# ASSIGNED Using the Hessian in optimization



**This is a quiz. You must be present in class to get credit for it. All your work must be your own, and turning this in means you agree that you worked alone on this assignment.**

Newton's method is an iterative method based on finding roots using information about the derivative. There is an improvement if we use the Hessian shown below:

$x_{n+1} = x_n - \mathbf{H(x_n)}^{-1} \mathbf{\nabla f(x_n)}$

where $\mathbf{H(x_n)}$ is the Hessian matrix, and $\nabla f(x_n)$ is the gradient of $f$ evaluated at $x_n$, which may be a vector. $f$ is a scalar function. This algorithm is still iterative, and starts from an initial guess.

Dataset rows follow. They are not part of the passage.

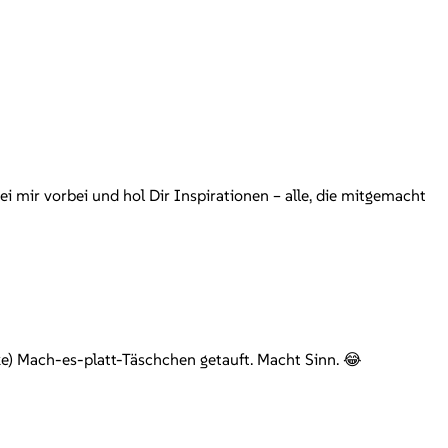
 mir vorbei und hol Dir Inspirationen – alle, die mitgemacht
ke) Mach-es-platt-Täschchen getauft. Macht Sinn. 😂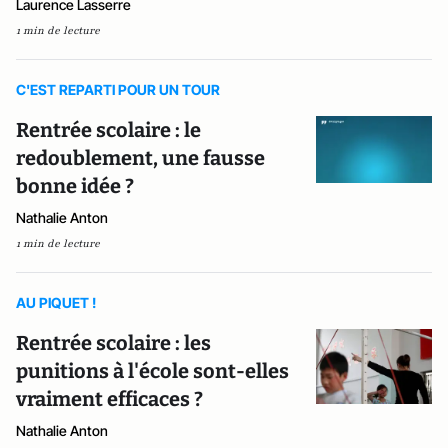
Laurence Lasserre
1 min de lecture
C'EST REPARTI POUR UN TOUR
Rentrée scolaire : le
redoublement, une fausse
bonne idée ?
Nathalie Anton
1 min de lecture
AU PIQUET !
Rentrée scolaire : les
punitions à l'école sont-elles
vraiment efficaces ?
Nathalie Anton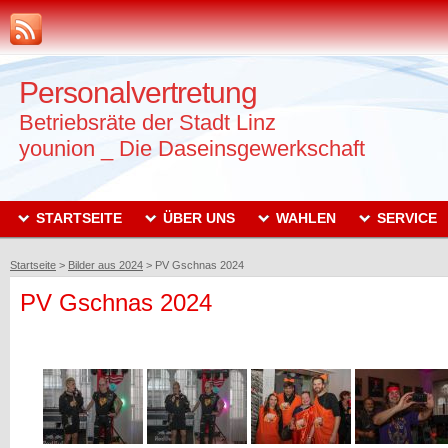
Personalvertretung
Betriebsräte der Stadt Linz
younion _ Die Daseinsgewerkschaft
STARTSEITE
ÜBER UNS
WAHLEN
SERVICE
Startseite
>
Bilder aus 2024
>
PV Gschnas 2024
PV Gschnas 2024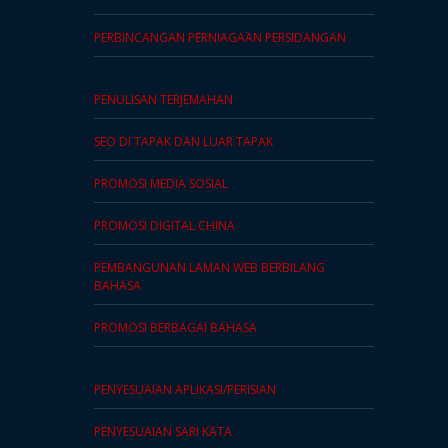
PERBINCANGAN PERNIAGAAN PERSIDANGAN
PENULISAN TERJEMAHAN
SEO DI TAPAK DAN LUAR TAPAK
PROMOSI MEDIA SOSIAL
PROMOSI DIGITAL CHINA
PEMBANGUNAN LAMAN WEB BERBILANG
BAHASA
PROMOSI BERBAGAI BAHASA
PENYESUAIAN APLIKASI/PERISIAN
PENYESUAIAN SARI KATA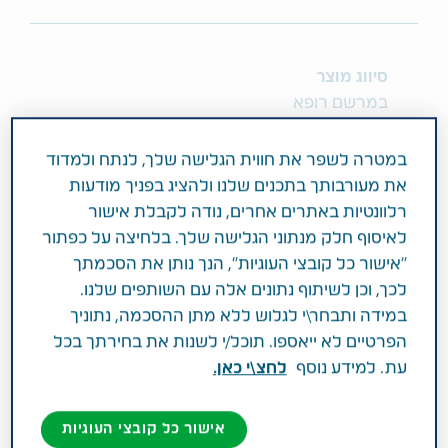
סיווג מוצר
במרשם רופא
מרכיב פעיל וחוזק
במטרה לשפר את חווית הגלישה שלך, לנתח ולמדוד
0.25MG BROTIZOLAM
את מעורבותך בתכנים שלנו ולהציג בפניך מודעות
רלוונטיות באתרים אחרים, נודה לקבלת אישור
לאיסוף חלק מנתוני הגלישה שלך. בלחיצה על כפתור
תחום טיפול
"אישור כל קובצי העוגיות", הנך נותן את הסכמתך
הרגעה
לכך, וכן לשיתוף נתונים אלה עם השותפים שלנו.
במידה ותבחר\י לגלוש ללא מתן ההסכמה, נתוניך
פעילות רפואית
הפרטיים לא ייאספו. תוכל/י לשנות את בחירתך בכל
עת. למידע נוסף
לחצ\י כאן.
לטיפול בבעיות שינה. קבוצה תרפויטית:
בנזודיאזפינים.
אישור כל קובצי העוגיות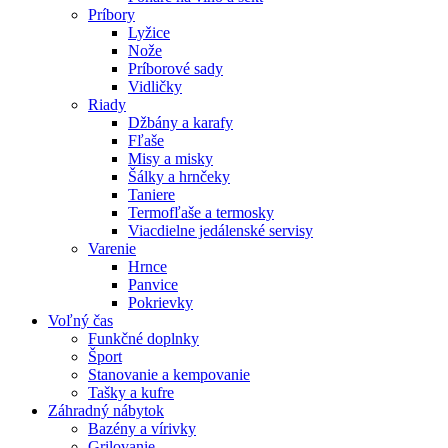
Príbory
Lyžice
Nože
Príborové sady
Vidličky
Riady
Džbány a karafy
Fľaše
Misy a misky
Šálky a hrnčeky
Taniere
Termofľaše a termosky
Viacdielne jedálenské servisy
Varenie
Hrnce
Panvice
Pokrievky
Voľný čas
Funkčné doplnky
Šport
Stanovanie a kempovanie
Tašky a kufre
Záhradný nábytok
Bazény a vírivky
Grilovanie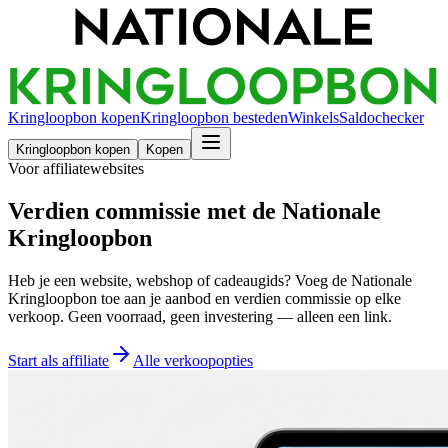
Kringloopbon kopen
Kringloopbon besteden
Winkels
Saldochecker
Kringloopbon kopen
Kopen
Voor affiliatewebsites
Verdien commissie met de Nationale
Kringloopbon
Heb je een website, webshop of cadeaugids? Voeg de Nationale
Kringloopbon toe aan je aanbod en verdien commissie op elke
verkoop. Geen voorraad, geen investering — alleen een link.
Start als affiliate
Alle verkoopopties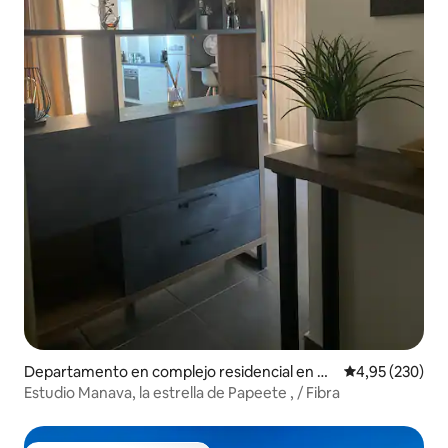
Departamento en complejo residencial en Pa
Calificación pr
4,95 (230)
peete
Estudio Manava, la estrella de Papeete , / Fibra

Use this information with autograd to find a minimum of the rosenbrock function starting at the point (5.0, 5.0). Verify you have found a minimum.



In [1]:
def rosenbrock(X):
    x, y = X
    return (1 - x)**2 + 100 * (y - x**2)**2


## solution



The solution to this problem is to use autograd to get functions fro the gradient and hessian, and then implement the formula provided inside a loop. Here I do that, and print the intermediate steps. You can see by the third step the output is almost constant, and by the 5th step it is constant, indicating no further changes are occurring.



In [1]:
x = np.array([5.0, 5.0])

def rosenbrock(X):
    x, y = X
    return (1 - x)**2 + 100 * (y - x**2)**2

from autograd import grad, hessian
df = grad(rosenbrock)
dH = hessian(rosenbrock)

for i in range(6):
    x = x - np.linalg.inv(dH(x)) @ df(x)
    print(x)
x

[  4.99900025  24.9900025 ]
[  1.00079924 -14.98401219]
[ 1.00079899  1.00159862]
[ 1.          0.99999936]
[ 1.  1.]
[ 1.  1.]

array([ 1.,  1.])

Based on the output above, it appears the minimum is at $\mathbf{X}=(1, 1)$. This is the same as we saw before in lecture. We can confirm it is a stationary point be looking at the gradients.  We can see the first derivatives are zero, which means we have found a stationary point.



In [1]:
print(df(x))

[ 0.  0.]

Finally to confirm it is a minimum we have to show the Hessian is positive definite, by making sure the eigenvalues are all positive. Here we can see the eigenvalues of the Hessian are all positive, so we also know this is a minimum.



In [1]:
print(np.linalg.eigvals(dH(x)))

[  1.00160064e+03   3.99360767e-01]